Écrit par : Dixit | 13 février 2009

Dixit, depuis des mois je me demande qui vous êtes. Mais comme je ne suis pas un bon flic je ne trouve pas. Je suppose que vous êtes un ancien officier, en retraite, frustré par son parcours personnel, et qui avait une vision trop fermée de la société et de ses collaborateurs, croyant tout savoir mieux que les autres, un personnage très peu sympathique sur le fond.
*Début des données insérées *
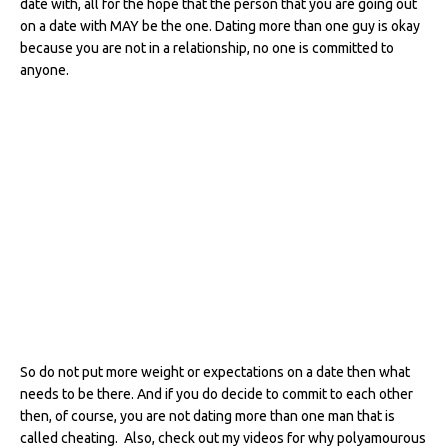
date with, all for the hope that the person that you are going out
on a date with MAY be the one. Dating more than one guy is okay
because you are not in a relationship, no one is committed to
anyone.
So do not put more weight or expectations on a date then what
needs to be there. And if you do decide to commit to each other
then, of course, you are not dating more than one man that is
called cheating. Also, check out my videos for why polyamourous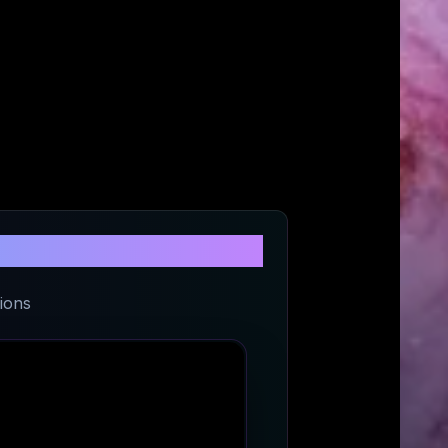
Center
ions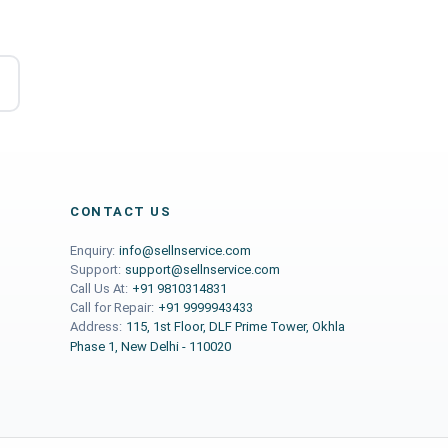
CONTACT US
Enquiry:
info@sellnservice.com
Support:
support@sellnservice.com
Call Us At:
+91 9810314831
Call for Repair:
+91 9999943433
Address:
115, 1st Floor, DLF Prime Tower, Okhla
Phase 1, New Delhi - 110020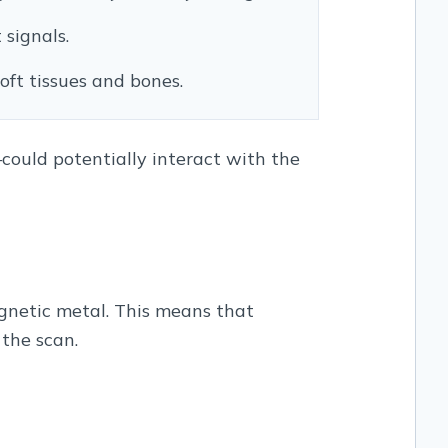
signals.
oft tissues and bones.
could potentially interact with the
gnetic metal. This means that
the scan.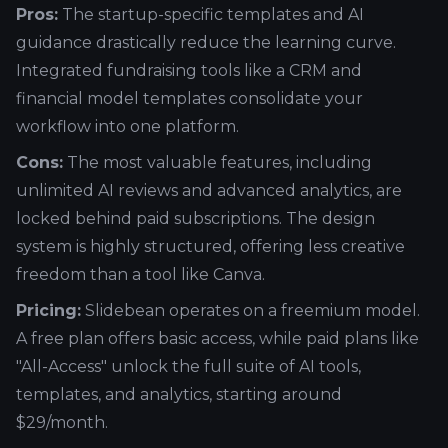
Pros:
The startup-specific templates and AI
guidance drastically reduce the learning curve.
Integrated fundraising tools like a CRM and
financial model templates consolidate your
workflow into one platform.
Cons:
The most valuable features, including
unlimited AI reviews and advanced analytics, are
locked behind paid subscriptions. The design
system is highly structured, offering less creative
freedom than a tool like Canva.
Pricing:
Slidebean operates on a freemium model.
A free plan offers basic access, while paid plans like
"All-Access" unlock the full suite of AI tools,
templates, and analytics, starting around
$29/month.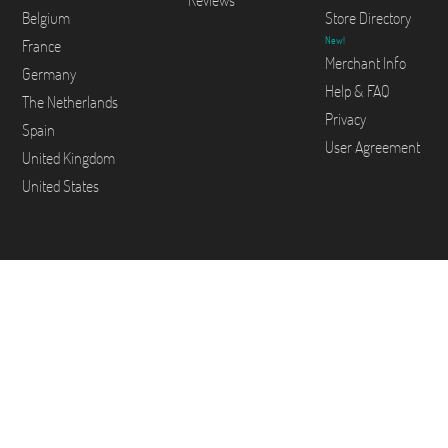
Reviews
Belgium
Store Directory
New!
France
Merchant Info
Germany
Help & FAQ
The Netherlands
Privacy
Spain
User Agreement
United Kingdom
United States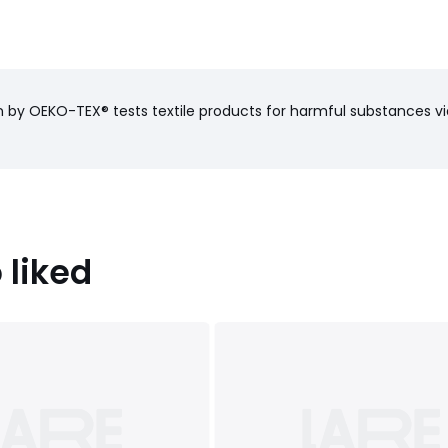
on by OEKO-TEX® tests textile products for harmful substances vi
haracteristics
): Pakistan
 liked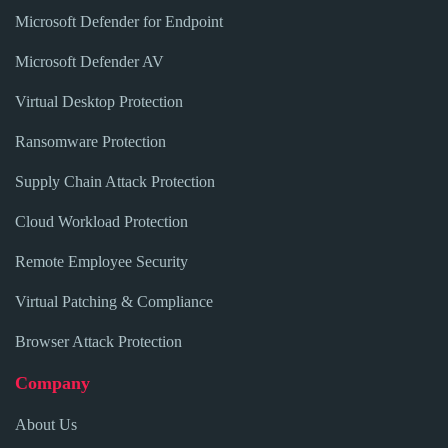
Microsoft Defender for Endpoint
Microsoft Defender AV
Virtual Desktop Protection
Ransomware Protection
Supply Chain Attack Protection
Cloud Workload Protection
Remote Employee Security
Virtual Patching & Compliance
Browser Attack Protection
Company
About Us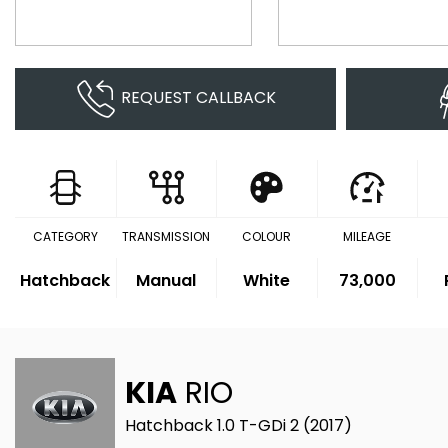
REQUEST CALLBACK
CATEGORY
TRANSMISSION
COLOUR
MILEAGE
Hatchback
Manual
White
73,000
KIA
RIO
Hatchback 1.0 T-GDi 2 (2017)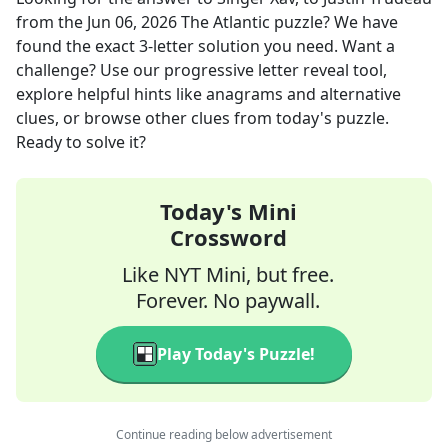
from the
Jun 06, 2026
The Atlantic
puzzle? We have
found the exact
3
-letter solution you need. Want a
challenge? Use our progressive letter reveal tool,
explore helpful hints like anagrams and alternative
clues, or browse other clues from today's puzzle.
Ready to solve it?
Today's Mini
Crossword
Like NYT Mini, but free.
Forever. No paywall.
Play Today's Puzzle!
Continue reading below advertisement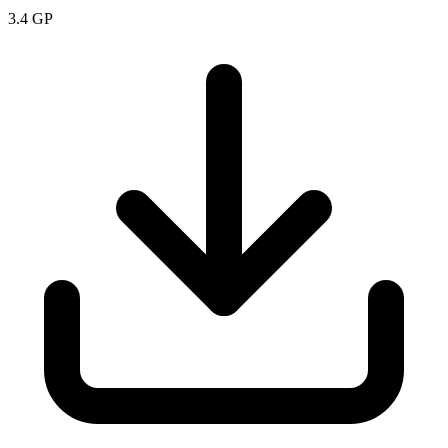
3.4
GP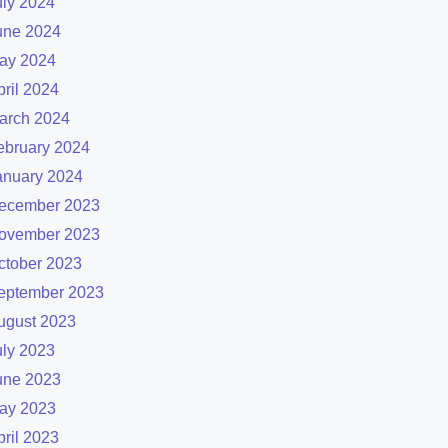
uly 2024
une 2024
ay 2024
pril 2024
arch 2024
ebruary 2024
anuary 2024
ecember 2023
ovember 2023
ctober 2023
eptember 2023
ugust 2023
uly 2023
une 2023
ay 2023
pril 2023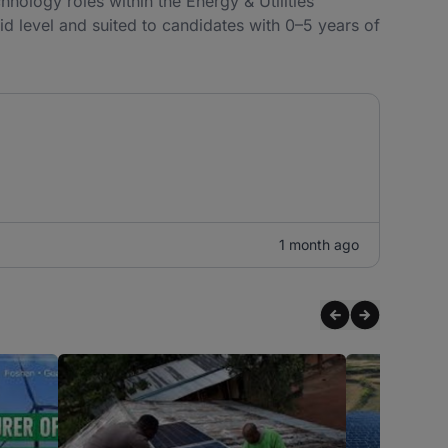
hnology roles within the Energy & Utilities
 mid level and suited to candidates with 0–5 years of
1 month ago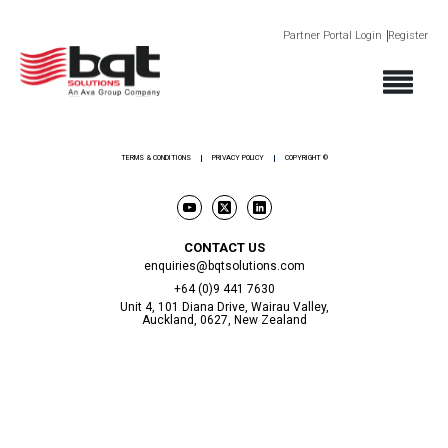
Partner Portal Login
Register
ABOUT
PRODUCTS
SECTORS
SUPPORT
NEWS AND EVENTS
CONTACT
TERMS & CONDITIONS
PRIVACY POLICY
COPYRIGHT ©
CONTACT US
enquiries@bqtsolutions.com
+64 (0)9 441 7630
Unit 4, 101 Diana Drive, Wairau Valley,
Auckland, 0627, New Zealand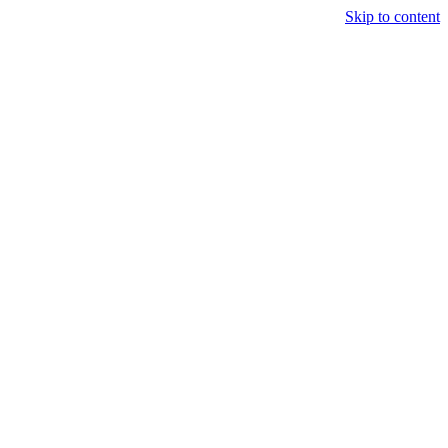
Skip to content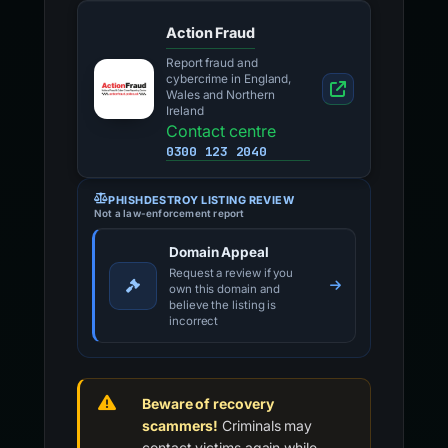
Action Fraud
Report fraud and
cybercrime in England,
Wales and Northern
Ireland
Contact centre
0300 123 2040
PHISHDESTROY LISTING REVIEW
Not a law-enforcement report
Domain Appeal
Request a review if you
own this domain and
believe the listing is
incorrect
Beware of recovery
scammers!
Criminals may
contact victims again while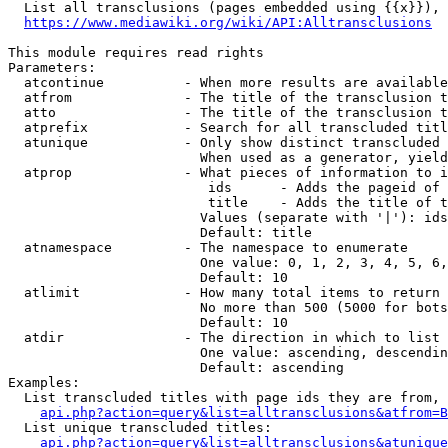
  List all transclusions (pages embedded using {{x}}), 
https://www.mediawiki.org/wiki/API:Alltransclusions
This module requires read rights

Parameters:

  atcontinue          - When more results are available
  atfrom              - The title of the transclusion t
  atto                - The title of the transclusion t
  atprefix            - Search for all transcluded titl
  atunique            - Only show distinct transcluded 
                        When used as a generator, yield
  atprop              - What pieces of information to i
                         ids      - Adds the pageid of 
                         title    - Adds the title of t
                        Values (separate with '|'): ids
                        Default: title

  atnamespace         - The namespace to enumerate

                        One value: 0, 1, 2, 3, 4, 5, 6,
                        Default: 10

  atlimit             - How many total items to return

                        No more than 500 (5000 for bots
                        Default: 10

  atdir               - The direction in which to list

                        One value: ascending, descendin
                        Default: ascending

Examples:

  List transcluded titles with page ids they are from, 
api.php?action=query&list=alltransclusions&atfrom=B
  List unique transcluded titles:

api.php?action=query&list=alltransclusions&atunique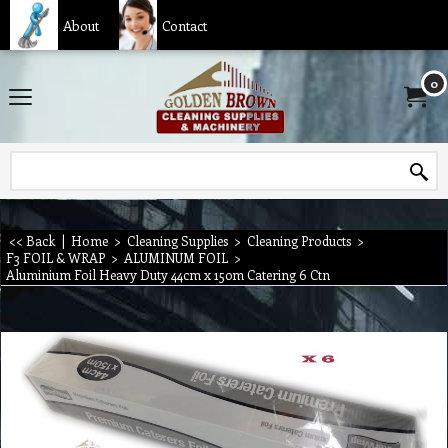
About
Contact
0
<< Back
|
Home
>
Cleaning Supplies
>
Cleaning Products
>
F3 FOIL & WRAP
>
ALUMINUM FOIL
>
Aluminium Foil Heavy Duty 44cm x 150m Catering 6 Ctn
Vos commentaires, toujours les mêmes, n'apportent jamais une solution et pire encore, ne cherchent jamais à analyser la situation qui motive les événements que nous connaissons. Pauvre réflexion pour un personnage qui a une vision idyllique de la hiérarchie police. J'ai été un des premiers, avec le Lt Brander, à parler d'instaurer une culture d'entreprise à la police, et lâcher la culture de la mémoire et du "avant on faisait comme ça". Enfin, sachez que la police genevoise, grande gueule de la République, demeure l'une des meilleures police de Suisse, selon les sondages, selon nos citoyens.
Au plaisir de ne plus vous lire.
Minet le "Pyromane".

Écrit par : Minet | 13 février 2009

Bonjour à toutes et à tous,

Bonjour M. Bertinat, M. Schlechten,

comme bon nombre de concitoyens, j'apprécie notre gendarmerie qui effectivement est probablement l'une des meilleures du pays, voir du monde. Ayant passablement voyagé, le constat est clair. Nous avons des gens d'armes de grande qualité et parfaitement bien formés.

Néanmoins, je ne pense pas que notre police ait à y gagner de se placer au dessus des autorités de contrôle démocratique. Préjuger des conclusions des rapports avant qu'ils ne paraissent n'est pas la solution.

Jamais personne n'a mis l'intégrité et la dévotion de M. Schlechten en doute. D'ailleurs, j'avais reçu il y a quelques mois votre courrier M. Schlechten et il m'avait profondément touché. Soyons certain que vous défendez la cause qui est la vôtre avec beaucoup de détermination et de courage avec le souci de servir nos concitoyens.

A ce titre, peut - être que les rapports demandés permettront de pointer les dysfonctionnements qui ont conduit à cette désastreuse situation : manque d'effectif, heures supplémentaires à n'en plus finir pour assurer le service minimum, primes pour compenser les congés annulés, grandes promesses à la veille d'événements divers, etc...

Ce qui représente au final une facture de plusieurs millions et là, M. Bertinat à le droit, sinon le devoir, le plus élémentaire en tant qu'élu de vouloir connaître le fin mot de l'histoire : comment en est-on arrivé à cette situation ?

A mon humble avis, pendant que deux Messieurs de grande valeur s'affrontent, les vrais responsables de cette situation s'en frottent les mains. Nous parlons des symptômes, quant à la cause de la maladie est ses responsables ils s'en sortent à bon compte.

Et c'est bien dommage... car si nous ne trouvons pas de solution à la maladie, cette situation se répétera dans un proche avenir. Bien évidemment au détriment de celles et ceux qui composent le corps de police et, par voie de conséquence, de nos concitoyens.

Sur ces bonnes paroles qui reflètent mon humbe avis,

Bien à vous Messieurs,

Stéphane

Écrit par : Stéphane | 14 février 2009

Je crois que tout a été dit plus haut. Je ne vais donc pas en rajouter inutilement. Je me rend juste compte, à l'aube de ma 25ème année de service, qu'il n'y a qu'un seul moyen pour ouvrir les yeux aux détracteurs de la police :

Il faut leur donner la possibilité de faire 2 ou 3 semaines avec nous, le museau dedans!!!